Unless they are encountering the scenario where their current server platform cannot scale to the needs of the application, convert the RAC licenses into more licenses for other Oracle products, if possible.

If not possible, leave the RAC licenses unused, write them off.  The least cost-effective course of action would be to employ the RAC licenses just because they’re there, as that would be throwing more good money after bad.

I know it sounds like I’m a real hater, but is there any validity behind that assessment?

Oracle Corporation markets Real Application Clusters (RAC) as both a high-availability (HA) solution and a high-performance solution.  Let’s address both of those sales points…

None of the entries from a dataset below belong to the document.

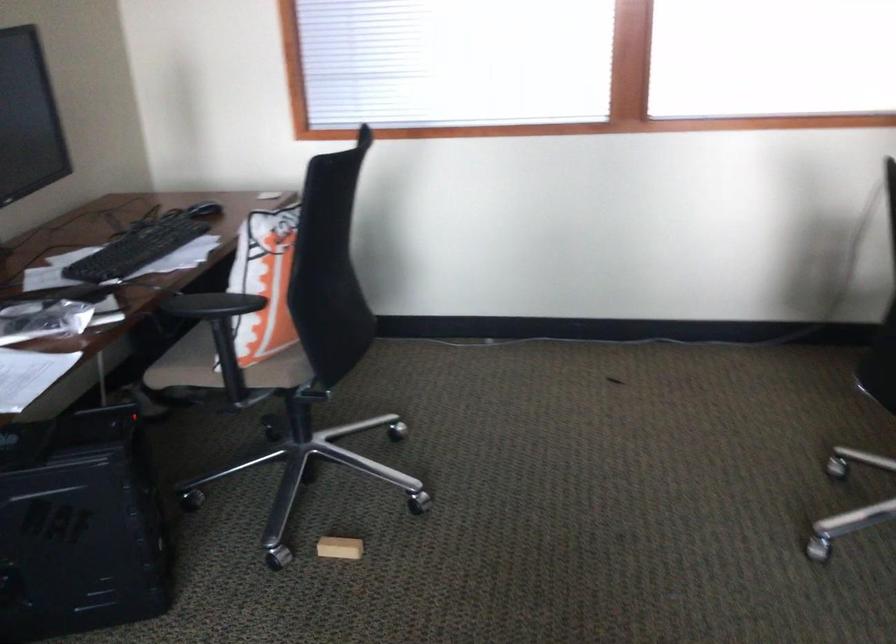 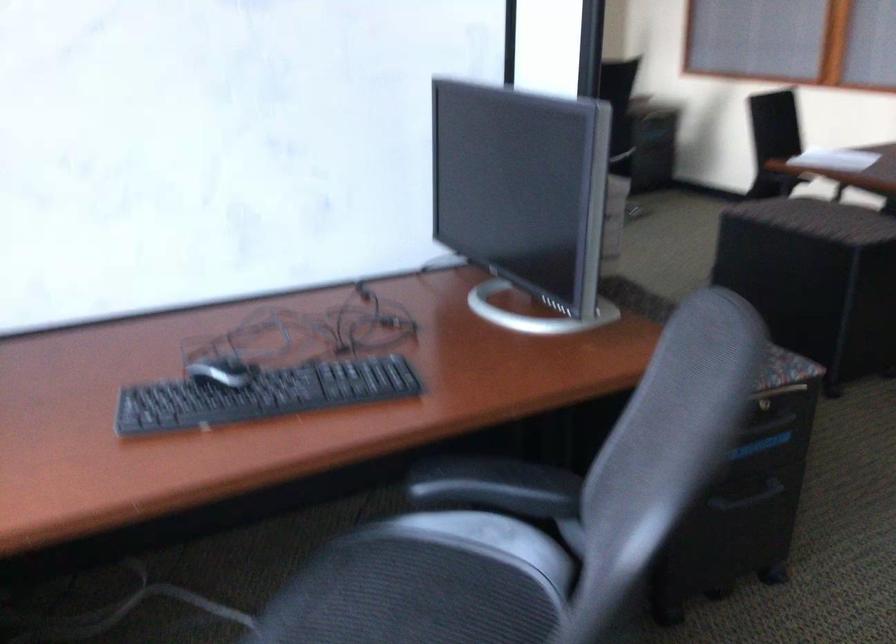 Question: I am providing you with two images of the same scene from different viewpoints. After the viewpoint changes to image2, which objects are now occluded?

Choices:
 (A) black chair armrest
 (B) chair sitting surface
 (C) computer mouse
 (D) paper with clip

Answer: (B) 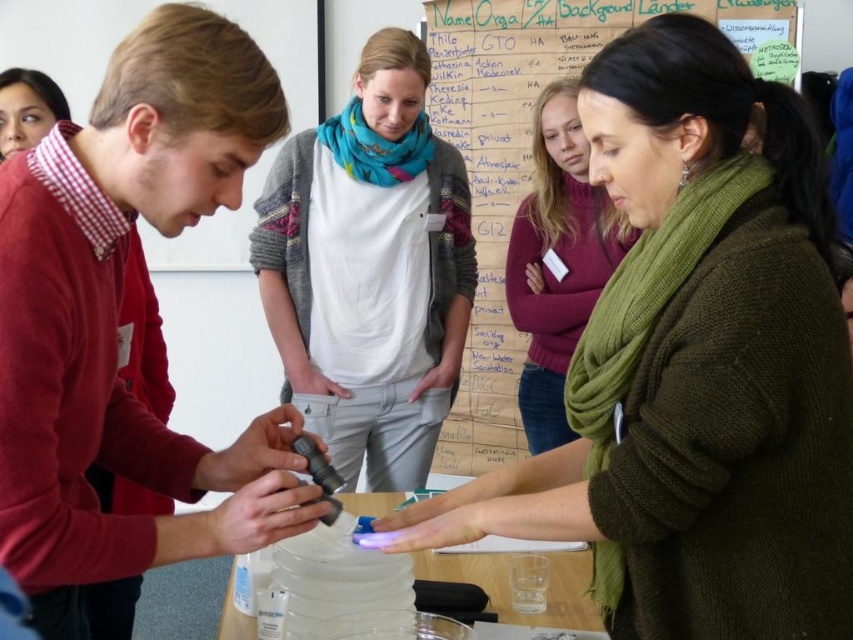 You are standing in the classroom and see the green knitted scarf at center and the clear plastic table at center. Which object is higher in position?

The green knitted scarf at center is above the clear plastic table at center, so it is higher in position.

You are standing at the entrance of the room and see the white cotton shirt at center and the clear plastic table at center. Which object is closer to the entrance?

The white cotton shirt at center is closer to the entrance because it is positioned to the left of the clear plastic table at center, implying it is nearer to the entrance.

You are an observer in the scene. You notice the green knitted scarf at center and the clear plastic table at center. Which object takes up more space in the image?

The green knitted scarf at center is larger in size than the clear plastic table at center, so it takes up more space in the image. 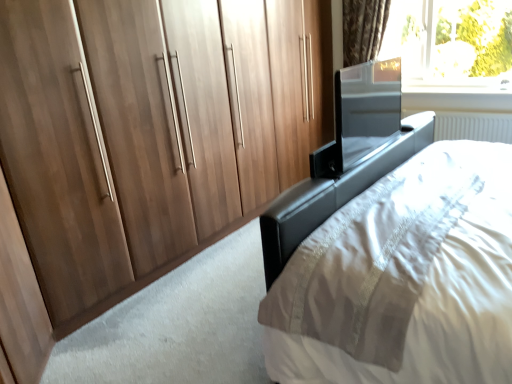 Question: In terms of size, does transparent glass window at upper right appear bigger or smaller than black leather bed at center?

Choices:
 (A) big
 (B) small

Answer: (B)

Question: Is transparent glass window at upper right inside or outside of black leather bed at center?

Choices:
 (A) outside
 (B) inside

Answer: (A)

Question: Which is nearer to the transparent glass window at upper right?

Choices:
 (A) black leather bed at center
 (B) glossy metallic screen door at upper right
 (C) walnut wood wardrobe at left

Answer: (C)

Question: Estimate the real-world distances between objects in this image. Which object is farther from the black leather bed at center?

Choices:
 (A) glossy metallic screen door at upper right
 (B) walnut wood wardrobe at left
 (C) transparent glass window at upper right

Answer: (C) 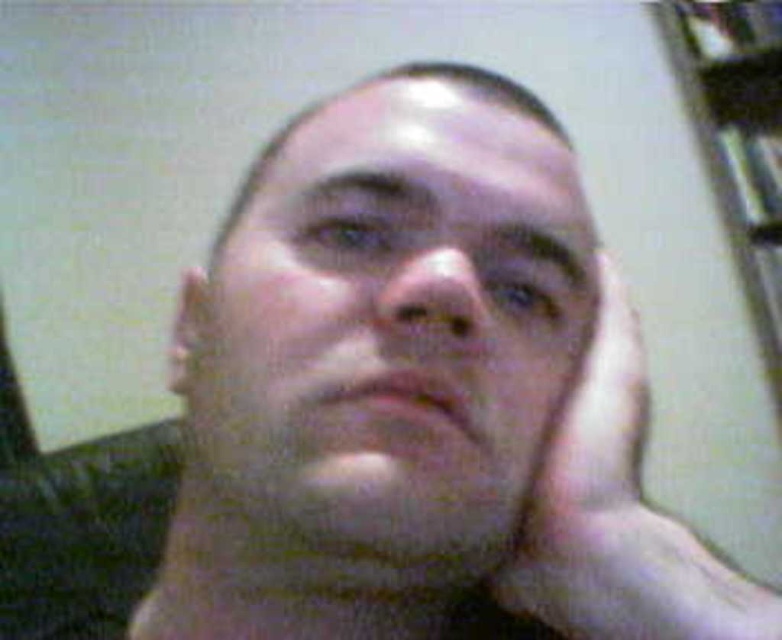 Question: Is smooth skin face at center to the right of white matte hand at center from the viewer's perspective?

Choices:
 (A) yes
 (B) no

Answer: (B)

Question: Does smooth skin face at center appear on the left side of white matte hand at center?

Choices:
 (A) no
 (B) yes

Answer: (B)

Question: Considering the relative positions of smooth skin face at center and white matte hand at center in the image provided, where is smooth skin face at center located with respect to white matte hand at center?

Choices:
 (A) below
 (B) above

Answer: (B)

Question: Which point is farther from the camera taking this photo?

Choices:
 (A) (580, 385)
 (B) (332, 317)

Answer: (A)

Question: Which point is closer to the camera taking this photo?

Choices:
 (A) (608, 458)
 (B) (381, 220)

Answer: (B) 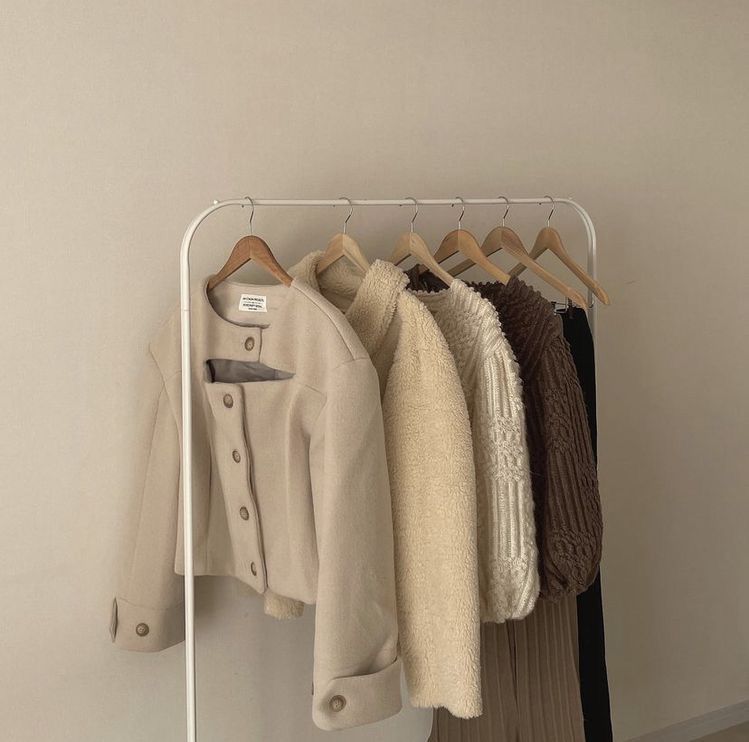 You are a GUI agent. You are given a task and a screenshot of the screen. Output one action in this format:
    pyautogui.click(x=<x>, y=<y>)
    Task: Click on the hangers
    
    Given the screenshot: What is the action you would take?
    pyautogui.click(x=255, y=266), pyautogui.click(x=342, y=246), pyautogui.click(x=425, y=255), pyautogui.click(x=455, y=246), pyautogui.click(x=512, y=243), pyautogui.click(x=542, y=240) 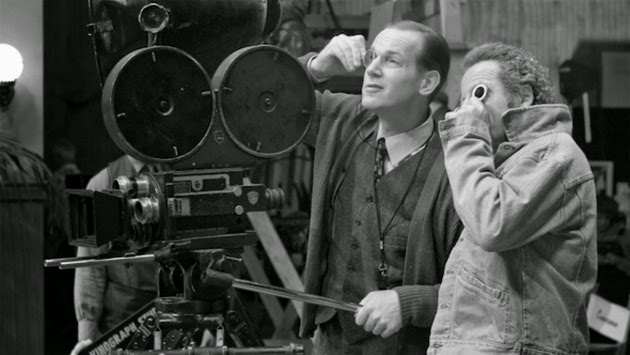 At what (x,y) coordinates should I click in order to perform the action: click on light. Please return your answer as a coordinate pair (x, y). This screenshot has width=630, height=355. Looking at the image, I should click on (9, 67). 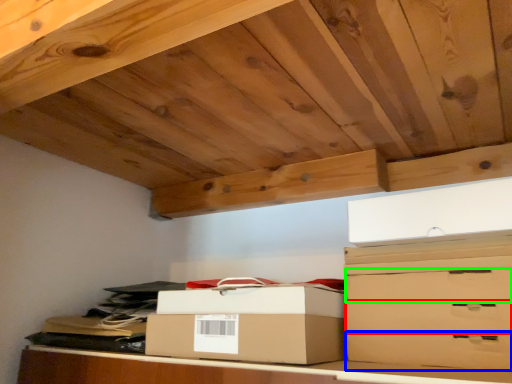 Question: Considering the real-world distances, which object is farthest from drawer (highlighted by a red box)? drawer (highlighted by a blue box) or drawer (highlighted by a green box)?

Choices:
 (A) drawer
 (B) drawer

Answer: (B) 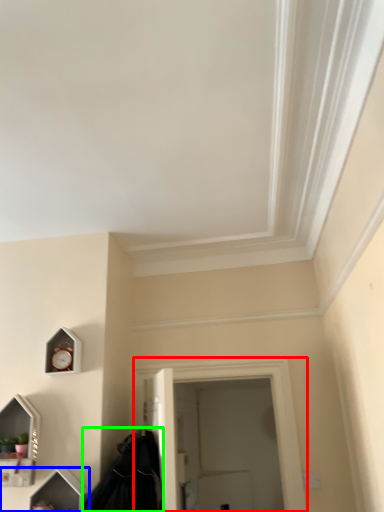 Question: Which object is positioned closest to window (highlighted by a red box)? Select from vanity (highlighted by a blue box) and cloak (highlighted by a green box).

Choices:
 (A) vanity
 (B) cloak

Answer: (B) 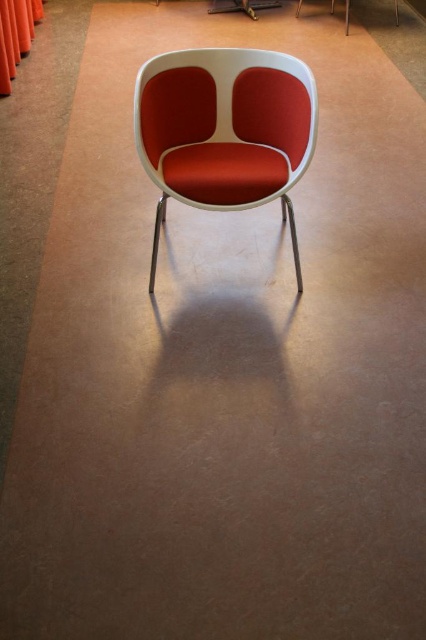 Locate an element on the screen. matte red fabric chair at center is located at coordinates (224, 131).

Between matte red fabric chair at center and orange fabric curtain at left, which one is positioned lower?

matte red fabric chair at center is lower down.

Is point (172, 147) less distant than point (5, 88)?

Yes, point (172, 147) is closer to viewer.

Where is `matte red fabric chair at center`? This screenshot has height=640, width=426. matte red fabric chair at center is located at coordinates (224, 131). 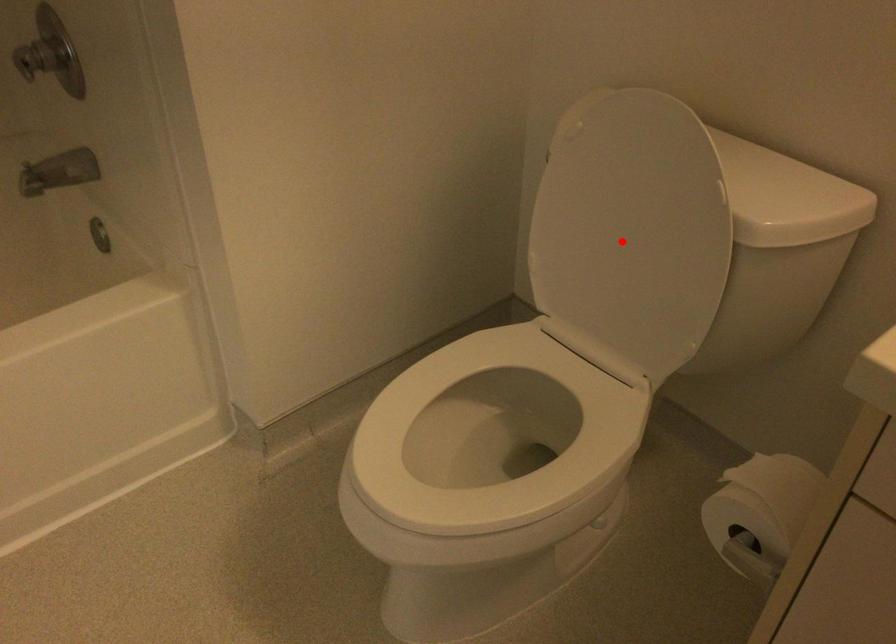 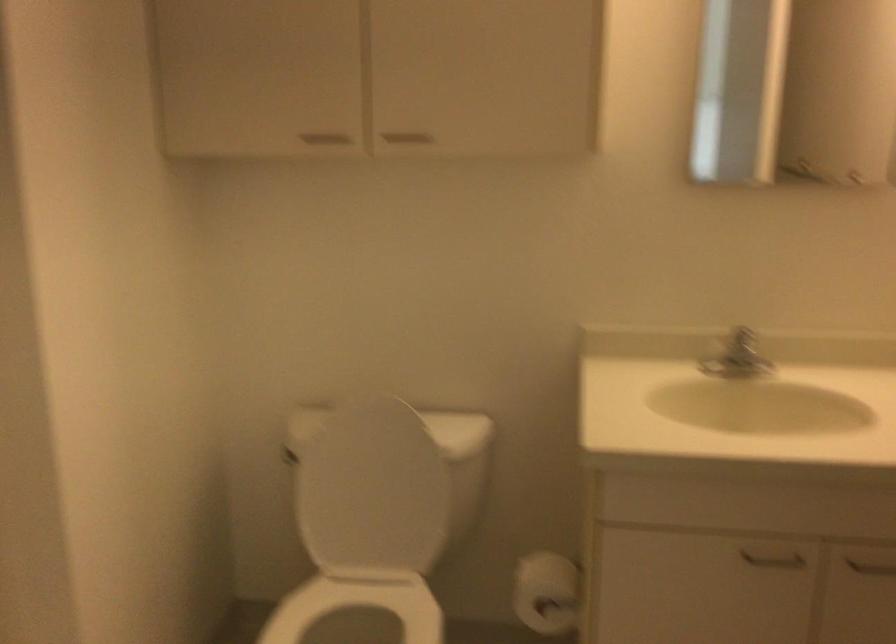 Question: I am providing you with two images of the same scene from different viewpoints. A red point is shown in image1. For the corresponding object point in image2, is it positioned nearer or farther from the camera?

Choices:
 (A) Nearer
 (B) Farther

Answer: (B) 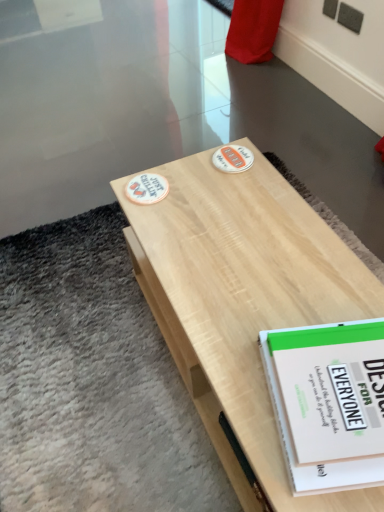 Locate an element on the screen. The height and width of the screenshot is (512, 384). blank space above white paper book at center (from a real-world perspective) is located at coordinates (340, 377). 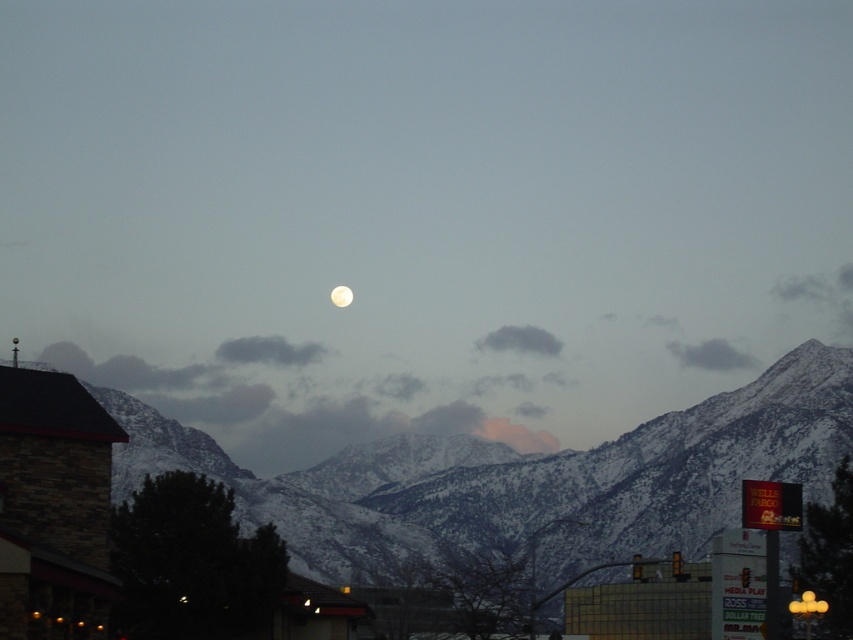 At what (x,y) coordinates should I click in order to perform the action: click on snowy mountain range at center. Please return your answer as a coordinate pair (x, y). This screenshot has width=853, height=640. Looking at the image, I should click on (527, 477).

Who is positioned more to the left, snowy mountain range at center or white glossy moon at upper center?

white glossy moon at upper center

Between point (349, 524) and point (332, 289), which one is positioned behind?

The point (332, 289) is behind.

Find the location of a particular element. The height and width of the screenshot is (640, 853). snowy mountain range at center is located at coordinates (527, 477).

The reality is that RAC is not high-availability.  With a non-redundant copy of the database, it wasn’t designed for high-availability.  Any HA capabilities that Oracle RAC might seem to provide are better provided using Oracle Data Guard, which unlike RAC is designed with complete database redundancy for high-availability. So, HA as a reason for using RAC must come off the table completely.  If you’re serious about HA, use Oracle Data Guard.

That leaves performance, for which RAC was obviously designed by employing the resources of two or more servers on a single database. However, let’s define what we mean by “performance”.  It is easy to demonstrate that RAC does not increase the performance of an individual transactions or queries; on the contrary, it reduces the performance of an individual transaction by adding waits on “global cache” (a.k.a. “gc” or “gcs”) class events on top of I/O events, and adding waits on “global enqueue” (a.k.a. “ges”) class events to certain concurrency events. It is quite easy to visualize this RAC overhead on standard non-RAC operations by simply looking at the “Performance Graph” of Oracle Enterprise Manager, and noticing the “gray” representing events of class “Cluster” correlating closely to the “blue” representing events in class “User I/O” and “red” representing events in class “Concurrency” in the stacked chart on that page.

While RAC decreases performance by adding overhead in the form of “cluster” waits, it does permit scalability of many more transactions and queries accessing the database by increasing the pool of server resources, by permitting operations to execute on more than one server.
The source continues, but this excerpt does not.